Personally, if I got a note like that, I'd rush to a hospital, assuming that I'd been poisoned, but that's only because I saw DOA at a very young age.

After being told to leave, the man vandalizes a trash can, forcing the cops to arrest him, so he'll be safe in a cell overnight! When he's pinned to the ground, I notice that he's got a wedding ring on. Could his wife be the killer?

Probably too early to be making predictions, really.

The next morning the cops go to check on the paranoid guy, only to find him lying in a pool of blood! I guess it was poison, after all!

Over in Quantico - which the show introduces with an establishing shot of Washington D.C.:

Even though that's 50 kilometers away. Because it's Season 9, and no one who works on this show cares even a little.

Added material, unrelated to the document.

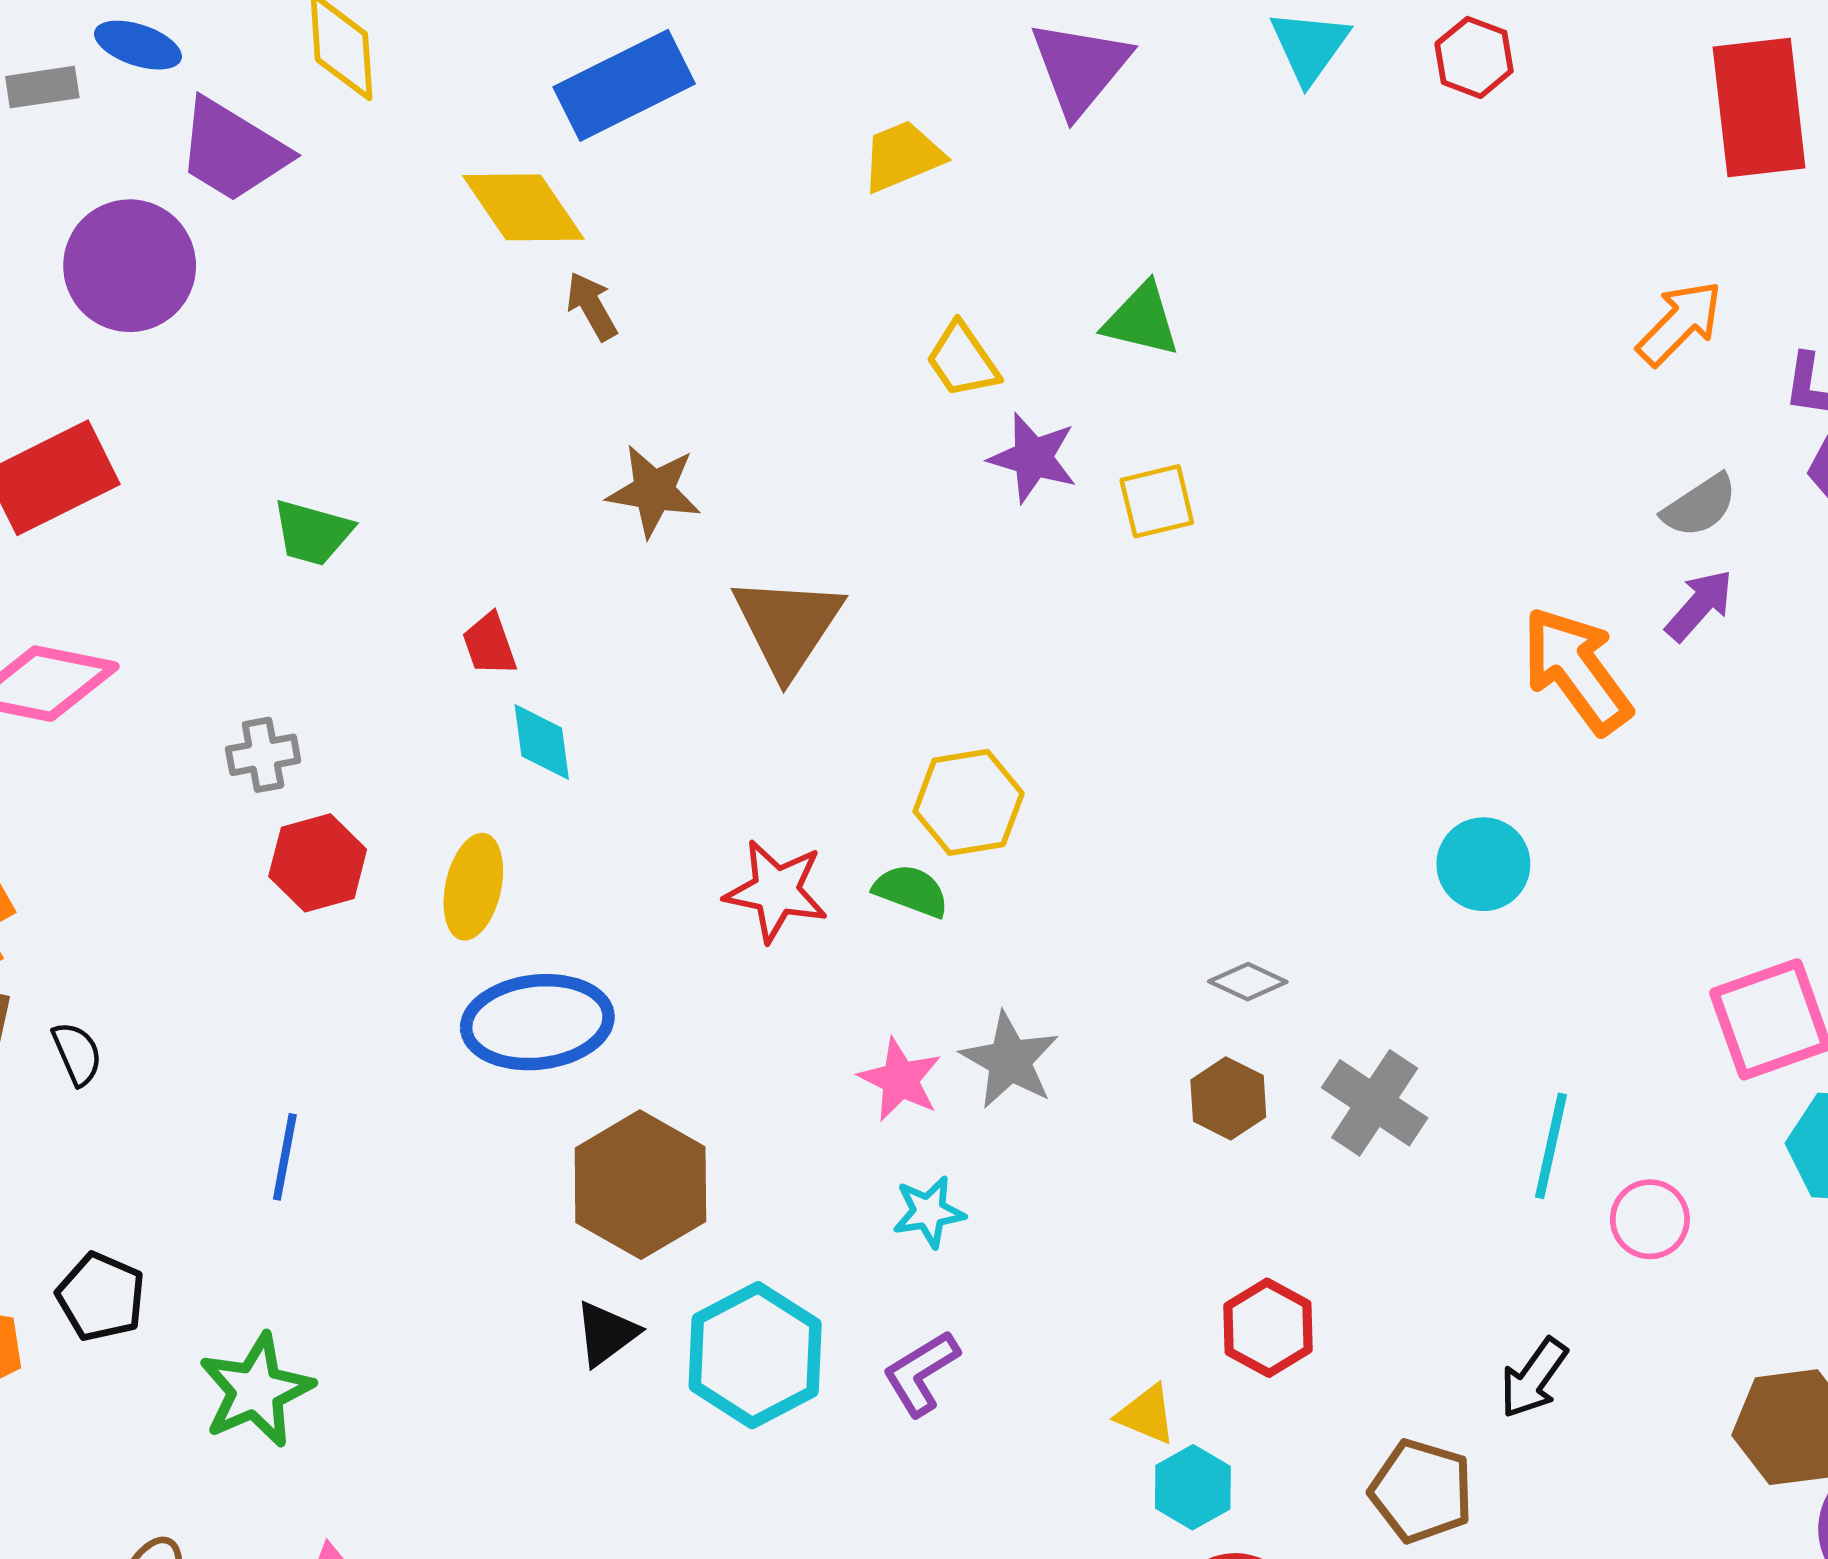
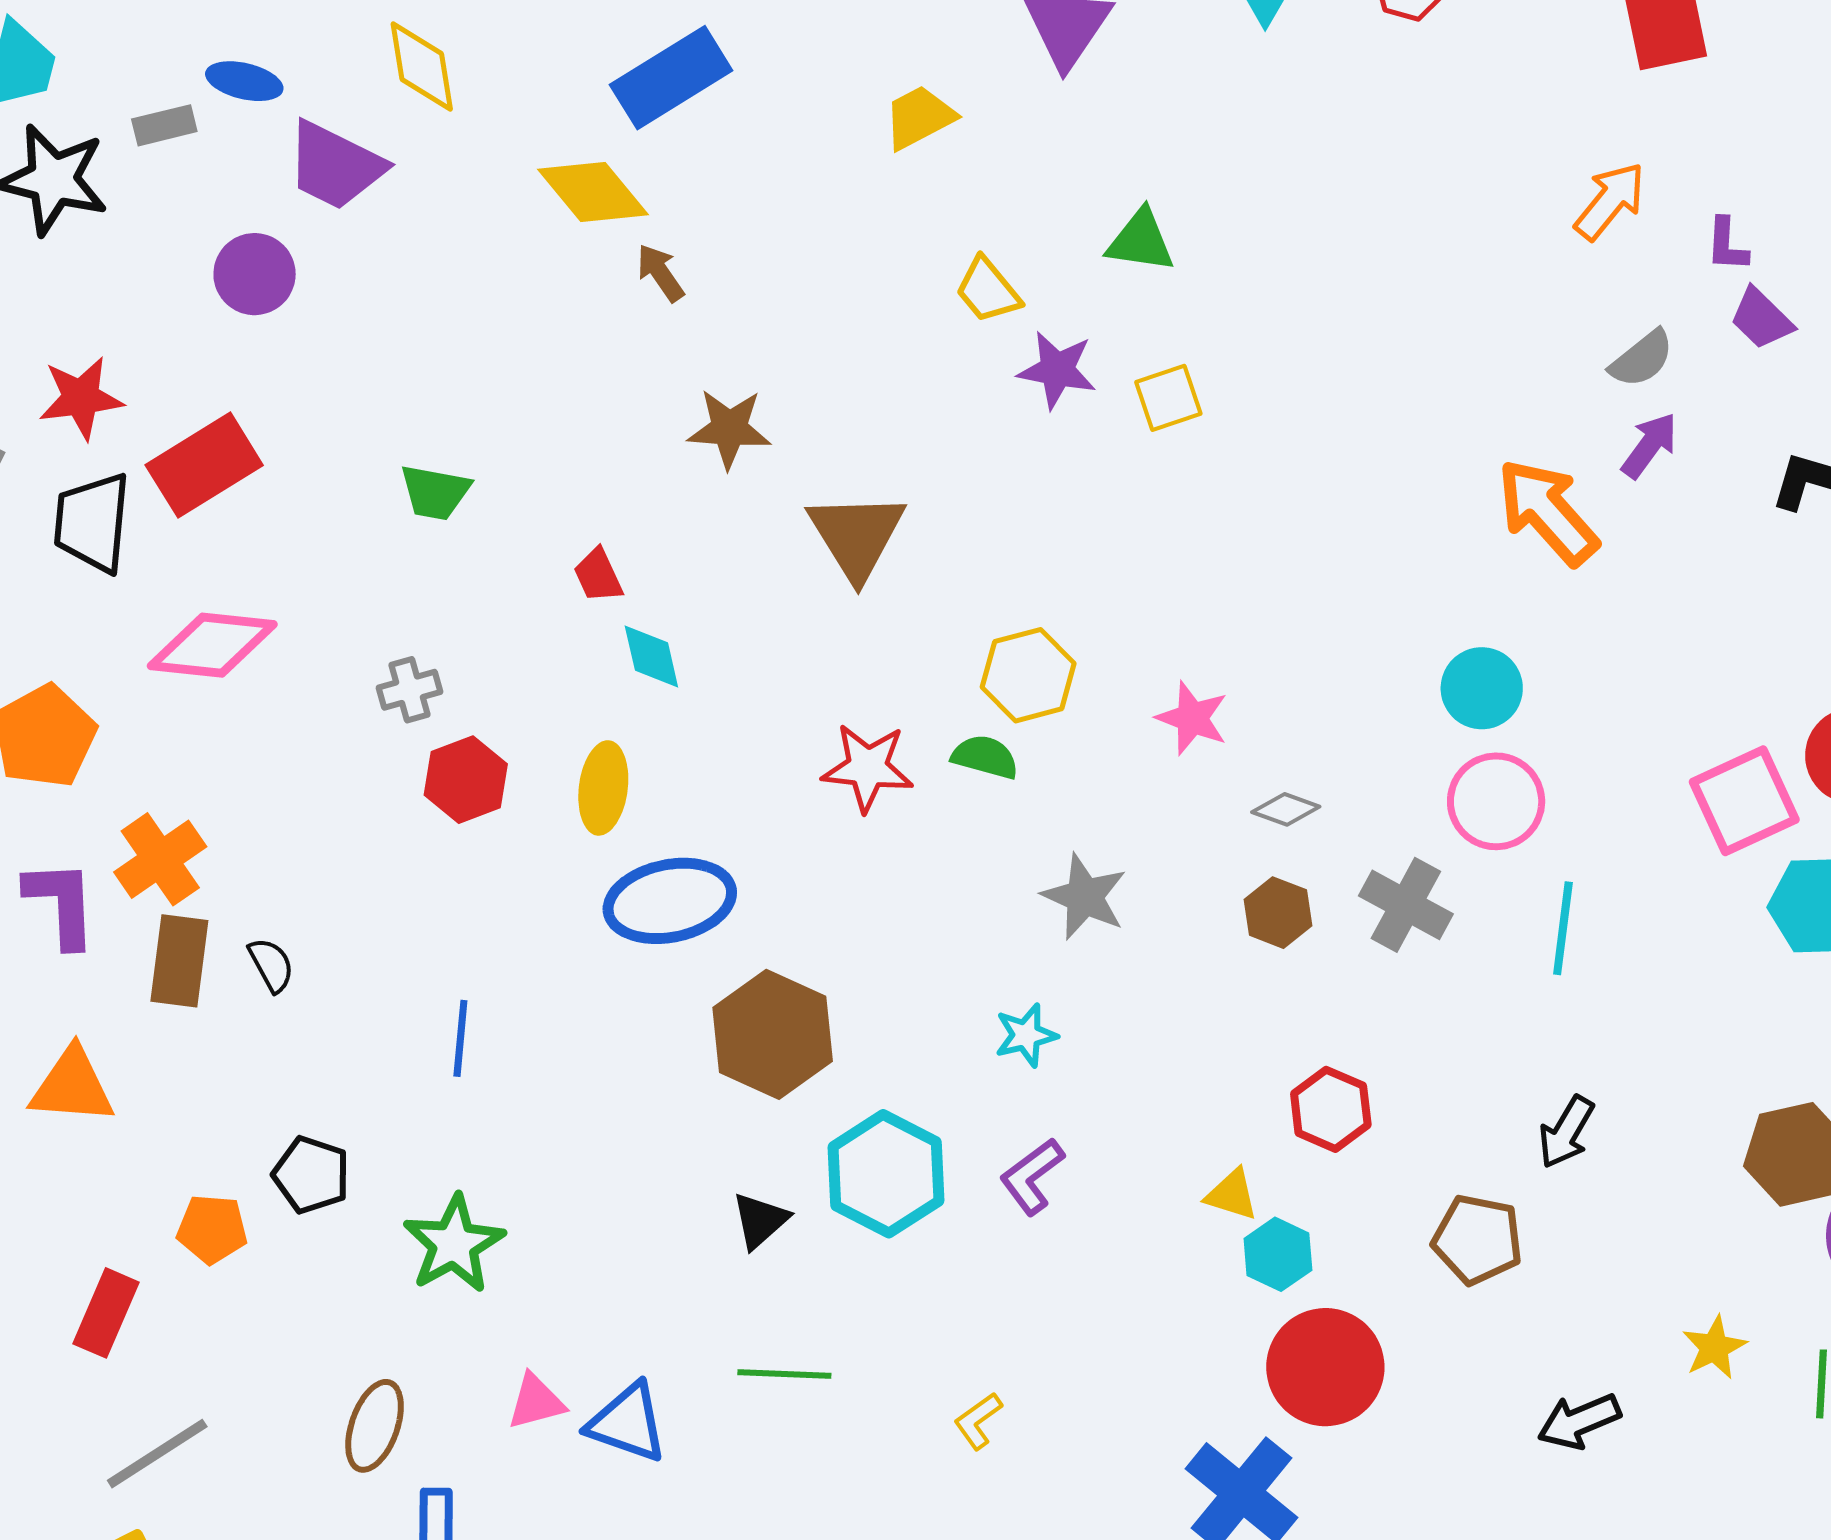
purple circle: (130, 266) -> (255, 274), size x0.7
pink star: (900, 1080) -> (1192, 718), moved
pink circle: (1650, 1219) -> (1496, 801), moved, size x1.4
black triangle: (606, 1334) -> (760, 1221), moved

-Greg is nervous about talking to his son's class about being in the FBI. Due to that one occurrence where a guy murdered the kid's mother because Greg was chasing him. Really, isn't it kind of insensitive to get Greg to give a presentation? I mean, the kid goes to school in Chevy Chase, one of the other parents must have a similarly important DoJ job, right?

Garcia runs down the case: Wayne Campbell (!?!) is the name of the dead guy, and that scene was set in Long Beach, CA. A week earlier a woman had also received a similar note and then died the next day - both of them with lethal levels of arsenic in their bodies! Between poison and notes, they jump to the conclusion that a woman probably did it - although it's a myth that women poison more often than men.

Also, not for nothing, putting in wacky joke character names is another sign that writers have checked out emotionally and are trying to make their own fun.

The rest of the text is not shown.